The Santa Barbara Unified School District (SBUSD) is updating its Local Hazard Mitigation Plan (HMP) from 2009 to reduce losses resulting from natural disasters. Hazard mitigation is the use of sustained long-term actions to reduce the loss of life, personal injury and property damage that can result from a disaster. This initiative ensures SBUSD remains eligible for FEMA hazard mitigation funding while strengthening the district’s resilience to natural and human-caused hazards. Covering 20 school sites and serving 15,000 students from Montecito to Goleta, the updated 2025 HMP will provide a strategic roadmap for mitigating risks associated with wildfires, flooding, and earthquakes. It will also address other natural and manmade hazards that pose a risk to SBUSD’s infrastructure, faculty, staff, and students. It involves planning efforts, policy changes, capital projects, and other activities that can mitigate the impacts of hazards to district facilities.

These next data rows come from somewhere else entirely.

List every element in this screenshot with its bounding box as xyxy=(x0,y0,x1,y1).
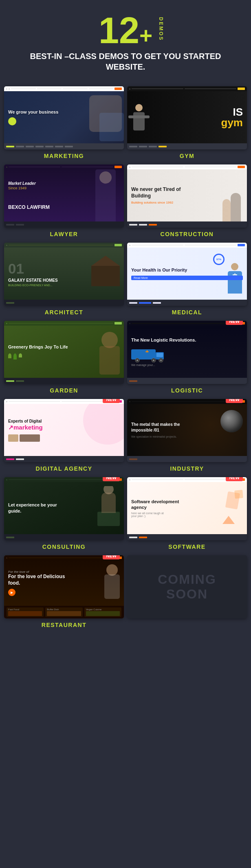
svg-rect-2 xyxy=(156,353,163,357)
demo-item-garden[interactable]: Greenery Brings Joy To Life GARDEN xyxy=(4,321,124,396)
page-header: 12+ DEMOS BEST-IN –CLASS DEMOS TO GET YO… xyxy=(0,0,251,80)
demo-item-coming-soon: COMINGSOON xyxy=(127,555,247,631)
construction-bottom-nav xyxy=(127,221,247,228)
consulting-bottom-nav xyxy=(4,534,124,540)
construction-label: CONSTRUCTION xyxy=(127,228,247,239)
architect-label: ARCHITECT xyxy=(4,306,124,318)
software-new-badge: NEW xyxy=(226,477,243,481)
demos-number: 12 xyxy=(99,10,139,51)
fake-nav-medical xyxy=(127,243,247,248)
gym-label: GYM xyxy=(127,149,247,161)
coming-soon-label xyxy=(127,618,247,631)
demos-grid: We grow your business MARKETING xyxy=(0,80,251,637)
software-preview-text: Software development agency xyxy=(131,499,187,511)
demo-item-logistic[interactable]: NEW The New Logistic Revolutions. xyxy=(127,321,247,396)
demo-item-medical[interactable]: 97% Your Health is Our Priority Read Mor… xyxy=(127,243,247,318)
restaurant-new-badge: NEW xyxy=(103,555,120,559)
industry-bottom-nav xyxy=(127,456,247,462)
fake-nav-marketing xyxy=(4,86,124,91)
page-subtitle: BEST-IN –CLASS DEMOS TO GET YOU STARTED … xyxy=(8,51,243,72)
svg-rect-10 xyxy=(145,351,149,352)
industry-preview-text: The metal that makes the impossible /01 xyxy=(131,422,193,433)
digital-new-badge: NEW xyxy=(103,399,120,403)
demo-item-construction[interactable]: We never get Tired of Building Building … xyxy=(127,164,247,239)
svg-point-8 xyxy=(160,359,162,361)
marketing-preview-text: We grow your business xyxy=(8,109,70,115)
fake-nav-lawyer xyxy=(4,164,124,169)
logistic-label: LOGISTIC xyxy=(127,384,247,396)
architect-preview-text: GALAXY ESTATE HOMES xyxy=(8,278,120,283)
restaurant-label: RESTAURANT xyxy=(4,618,124,630)
medical-preview-text: Your Health is Our Priority xyxy=(131,267,193,273)
gym-hit-text: gym xyxy=(221,117,243,128)
demos-plus: + xyxy=(139,23,152,48)
consulting-new-badge: NEW xyxy=(103,477,120,481)
garden-preview-text: Greenery Brings Joy To Life xyxy=(8,344,70,350)
fake-nav-construction xyxy=(127,164,247,169)
demo-item-lawyer[interactable]: Market Leader Since 1949 BEXCO LAWFIRM L… xyxy=(4,164,124,239)
demo-item-marketing[interactable]: We grow your business MARKETING xyxy=(4,86,124,161)
industry-new-badge: NEW xyxy=(226,399,243,403)
demo-item-industry[interactable]: NEW The metal that makes the impossible … xyxy=(127,399,247,474)
digital-preview-text: Experts of Digital xyxy=(8,419,120,424)
demo-item-architect[interactable]: 01 GALAXY ESTATE HOMES BUILDING ECO-FRIE… xyxy=(4,243,124,318)
lawyer-label: LAWYER xyxy=(4,228,124,239)
demo-item-restaurant[interactable]: NEW For the love of For the love of Deli… xyxy=(4,555,124,631)
fake-nav-architect xyxy=(4,243,124,248)
demo-item-software[interactable]: NEW Software development xyxy=(127,477,247,552)
garden-bottom-nav xyxy=(4,378,124,384)
consulting-preview-text: Let experience be your guide. xyxy=(8,502,70,515)
fake-nav-gym xyxy=(127,86,247,91)
demo-item-digital-agency[interactable]: NEW Experts of Digital ↗marketing xyxy=(4,399,124,474)
logistic-bottom-nav xyxy=(127,378,247,384)
logistic-truck-icon xyxy=(131,346,168,362)
coming-soon-text: COMINGSOON xyxy=(158,572,216,601)
medical-label: MEDICAL xyxy=(127,306,247,318)
lawyer-preview-title: Market Leader xyxy=(8,181,120,186)
construction-preview-text: We never get Tired of Building xyxy=(131,186,193,199)
lawyer-firm-name: BEXCO LAWFIRM xyxy=(8,204,120,210)
demos-label: DEMOS xyxy=(158,17,164,41)
gym-bottom-nav xyxy=(127,143,247,149)
marketing-bottom-nav xyxy=(4,143,124,149)
software-label: SOFTWARE xyxy=(127,540,247,552)
marketing-label: MARKETING xyxy=(4,149,124,161)
logistic-new-badge: NEW xyxy=(226,321,243,325)
restaurant-preview-text: For the love of Delicious food. xyxy=(8,574,70,586)
svg-rect-0 xyxy=(131,349,156,359)
svg-point-7 xyxy=(153,359,154,361)
gym-is-text: IS xyxy=(221,107,243,117)
svg-point-6 xyxy=(137,359,138,361)
logistic-preview-text: The New Logistic Revolutions. xyxy=(131,337,243,343)
digital-bottom-nav xyxy=(4,456,124,462)
demo-item-gym[interactable]: IS gym GYM xyxy=(127,86,247,161)
garden-label: GARDEN xyxy=(4,384,124,396)
medical-bottom-nav xyxy=(127,300,247,306)
lawyer-bottom-nav xyxy=(4,221,124,228)
fake-nav-garden xyxy=(4,321,124,326)
demo-item-consulting[interactable]: NEW Let experience be your guide. xyxy=(4,477,124,552)
industry-label: INDUSTRY xyxy=(127,462,247,474)
digital-label: DIGITAL AGENCY xyxy=(4,462,124,474)
consulting-label: CONSULTING xyxy=(4,540,124,552)
software-bottom-nav xyxy=(127,534,247,540)
architect-bottom-nav xyxy=(4,300,124,306)
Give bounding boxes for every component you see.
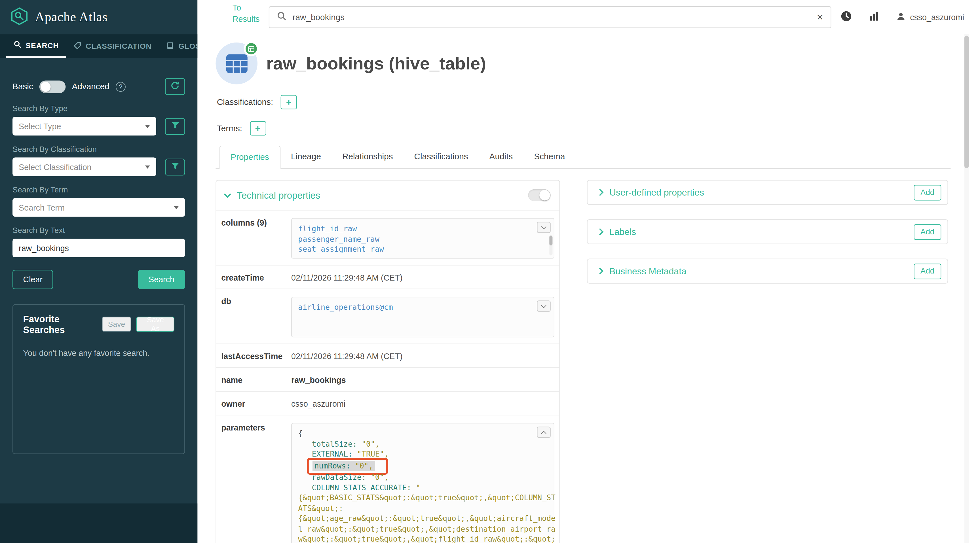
chevron-down-icon: [224, 191, 231, 197]
user-menu[interactable]: csso_aszuromi: [896, 12, 964, 23]
type-filter-button[interactable]: [165, 117, 185, 135]
column-item[interactable]: passenger_name_raw: [298, 234, 535, 244]
expand-db-button[interactable]: [537, 300, 550, 312]
clear-button[interactable]: Clear: [13, 270, 53, 289]
entity-tabs: Properties Lineage Relationships Classif…: [215, 146, 950, 169]
save-button[interactable]: Save: [102, 317, 131, 332]
search-button[interactable]: Search: [138, 270, 185, 289]
search-by-term-label: Search By Term: [13, 186, 185, 194]
code-line: {&quot;BASIC_STATS&quot;:&quot;true&quot…: [298, 493, 535, 503]
chevron-down-icon: [541, 302, 546, 308]
tab-relationships[interactable]: Relationships: [331, 146, 404, 168]
refresh-icon: [171, 81, 180, 92]
technical-properties-card: Technical properties columns (9) flight_…: [215, 180, 560, 543]
classification-filter-button[interactable]: [165, 159, 185, 175]
advanced-label: Advanced: [72, 82, 110, 91]
chevron-down-icon: [145, 125, 150, 128]
entity-status-badge-icon: [244, 41, 259, 56]
hive-table-icon: [215, 43, 258, 84]
filter-icon: [171, 121, 179, 132]
scrollbar-thumb[interactable]: [964, 36, 969, 168]
tab-classifications[interactable]: Classifications: [404, 146, 479, 168]
search-icon: [277, 11, 286, 23]
filter-icon: [171, 161, 179, 173]
favorites-empty-text: You don't have any favorite search.: [23, 349, 174, 358]
chevron-up-icon: [541, 430, 546, 436]
table-row: db airline_operations@cm: [216, 289, 560, 343]
type-select[interactable]: Select Type: [13, 117, 156, 135]
user-defined-properties-title[interactable]: User-defined properties: [609, 187, 704, 197]
search-form: Basic Advanced ? Search By Type Select T…: [0, 58, 197, 454]
chevron-down-icon: [145, 165, 150, 168]
owner-value: csso_aszuromi: [291, 398, 554, 408]
add-classification-button[interactable]: +: [281, 95, 297, 110]
code-line: ATS&quot;:: [298, 503, 535, 513]
business-metadata-card: Business Metadata Add: [587, 259, 948, 283]
search-icon: [14, 41, 21, 50]
nav-classification[interactable]: CLASSIFICATION: [66, 34, 159, 58]
app-title: Apache Atlas: [35, 10, 107, 25]
refresh-button[interactable]: [165, 78, 185, 95]
terms-row: Terms: +: [217, 121, 951, 136]
page-scrollbar[interactable]: [964, 34, 969, 543]
collapse-parameters-button[interactable]: [537, 427, 550, 438]
page-title: raw_bookings (hive_table): [266, 53, 486, 73]
tab-properties[interactable]: Properties: [220, 146, 280, 169]
to-results-link[interactable]: To Results: [232, 3, 266, 25]
table-row: lastAccessTime 02/11/2026 11:29:48 AM (C…: [216, 343, 560, 367]
tag-icon: [74, 42, 81, 51]
db-value-box: airline_operations@cm: [291, 297, 554, 337]
db-link[interactable]: airline_operations@cm: [298, 302, 535, 313]
add-business-metadata-button[interactable]: Add: [914, 263, 942, 279]
columns-value-box: flight_id_raw passenger_name_raw seat_as…: [291, 218, 554, 259]
term-select[interactable]: Search Term: [13, 198, 185, 217]
flat-view-toggle[interactable]: [528, 189, 550, 201]
help-icon[interactable]: ?: [116, 82, 126, 92]
chevron-down-icon: [541, 224, 546, 229]
lastaccesstime-value: 02/11/2026 11:29:48 AM (CET): [291, 350, 554, 361]
labels-title[interactable]: Labels: [609, 227, 636, 237]
table-row: createTime 02/11/2026 11:29:48 AM (CET): [216, 265, 560, 289]
save-as-button[interactable]: Save As: [137, 317, 174, 332]
favorite-searches-panel: Favorite Searches Save Save As You don't…: [13, 304, 185, 454]
column-item[interactable]: flight_id_raw: [298, 224, 535, 234]
chevron-right-icon: [597, 268, 603, 275]
global-search-input[interactable]: [293, 13, 811, 22]
code-line-numrows: numRows: "0",: [298, 459, 535, 472]
tab-audits[interactable]: Audits: [479, 146, 523, 168]
primary-nav: SEARCH CLASSIFICATION GLOSSARY: [0, 34, 197, 58]
column-item[interactable]: seat_assignment_raw: [298, 244, 535, 254]
right-panels: User-defined properties Add Labels Add B…: [587, 180, 948, 284]
code-line: COLUMN_STATS_ACCURATE: ": [298, 483, 535, 493]
tab-schema[interactable]: Schema: [523, 146, 576, 168]
nav-search[interactable]: SEARCH: [6, 34, 66, 58]
add-user-defined-property-button[interactable]: Add: [914, 184, 942, 200]
favorite-searches-title: Favorite Searches: [23, 313, 102, 335]
expand-columns-button[interactable]: [537, 222, 550, 233]
entity-header: raw_bookings (hive_table): [215, 43, 950, 84]
technical-properties-title[interactable]: Technical properties: [237, 190, 320, 200]
statistics-icon[interactable]: [869, 10, 880, 24]
owner-label: owner: [221, 398, 291, 408]
tab-lineage[interactable]: Lineage: [280, 146, 332, 168]
table-row: parameters { totalSize: "0", EXTERNAL: "…: [216, 415, 560, 543]
add-term-button[interactable]: +: [250, 121, 266, 136]
search-by-text-label: Search By Text: [13, 226, 185, 235]
classification-select[interactable]: Select Classification: [13, 157, 156, 176]
clear-search-icon[interactable]: ×: [817, 12, 823, 22]
username: csso_aszuromi: [910, 13, 964, 22]
search-text-input[interactable]: [13, 239, 185, 257]
add-label-button[interactable]: Add: [914, 224, 942, 240]
user-defined-properties-card: User-defined properties Add: [587, 180, 948, 205]
sidebar: Apache Atlas SEARCH CLASSIFICATION GLOSS…: [0, 0, 197, 543]
pending-tasks-icon[interactable]: [840, 10, 853, 25]
atlas-logo-icon: [10, 6, 29, 28]
columns-scrollbar[interactable]: [549, 235, 552, 256]
code-line: rawDataSize: "0",: [298, 472, 535, 483]
toggle-knob: [41, 82, 51, 92]
basic-advanced-toggle[interactable]: [40, 80, 66, 93]
business-metadata-title[interactable]: Business Metadata: [609, 266, 687, 276]
table-row: owner csso_aszuromi: [216, 391, 560, 415]
parameters-value-box: { totalSize: "0", EXTERNAL: "TRUE", numR…: [291, 423, 554, 543]
atlas-app: Apache Atlas SEARCH CLASSIFICATION GLOSS…: [0, 0, 980, 543]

Protecting The Santa Barbara Unified School District (SBUSD)
This Hazard Mitigation Plan (HMP) will be designed to reduce the impacts of future natural and manmade disasters on K–12 schools and administrative facilities within the district.
While it is not possible to completely eliminate disaster risk to SBUSD schools, substantially reducing the negative impacts of future hazards is possible through the ongoing implementation of risk reduction measures, such as the forthcoming update to the HMP.
To qualify for FEMA hazard mitigation grants, school districts must maintain a FEMA-approved Local Hazard Mitigation Plan, ensuring continued eligibility for federal funding to support mitigation efforts. A Benefit-Cost Analysis of BCA of mitigation actions for priority projects will be developed. This type of analysis is required for almost all FEMA hazard mitigation grants and is also a powerful tool for evaluating and prioritizing mitigation projects regardless of the funding source.